Items from a dataset:
++++++

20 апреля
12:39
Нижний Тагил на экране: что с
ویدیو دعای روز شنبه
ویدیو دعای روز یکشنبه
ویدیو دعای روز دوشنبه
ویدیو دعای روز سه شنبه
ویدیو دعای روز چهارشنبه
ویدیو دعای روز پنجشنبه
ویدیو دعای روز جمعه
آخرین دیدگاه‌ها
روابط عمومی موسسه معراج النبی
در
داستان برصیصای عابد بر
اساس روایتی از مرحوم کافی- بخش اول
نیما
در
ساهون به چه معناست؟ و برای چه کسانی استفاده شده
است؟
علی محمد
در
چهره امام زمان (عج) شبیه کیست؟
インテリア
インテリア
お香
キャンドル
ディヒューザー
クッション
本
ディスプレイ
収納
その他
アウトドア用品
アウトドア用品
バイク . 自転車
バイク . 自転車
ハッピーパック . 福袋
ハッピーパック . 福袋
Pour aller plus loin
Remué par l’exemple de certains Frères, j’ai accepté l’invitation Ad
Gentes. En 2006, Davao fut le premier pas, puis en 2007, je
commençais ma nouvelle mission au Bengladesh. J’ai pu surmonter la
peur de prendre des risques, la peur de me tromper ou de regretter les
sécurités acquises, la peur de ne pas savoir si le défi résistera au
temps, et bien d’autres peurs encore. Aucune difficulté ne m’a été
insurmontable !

++++++

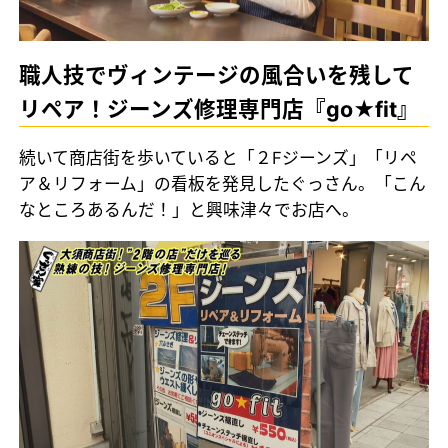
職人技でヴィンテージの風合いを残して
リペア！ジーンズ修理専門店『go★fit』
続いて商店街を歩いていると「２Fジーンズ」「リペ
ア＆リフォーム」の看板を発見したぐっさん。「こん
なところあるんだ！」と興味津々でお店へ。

++++++

THE PROBLEM:
A word-for-word copy of the lines above from the one with "Pour aller plus loin" through the one with "peur de prendre", inclusive, is the only output wanted.

TASK RESULT:
Pour aller plus loin
Remué par l’exemple de certains Frères, j’ai accepté l’invitation Ad
Gentes. En 2006, Davao fut le premier pas, puis en 2007, je
commençais ma nouvelle mission au Bengladesh. J’ai pu surmonter la
peur de prendre des risques, la peur de me tromper ou de regretter les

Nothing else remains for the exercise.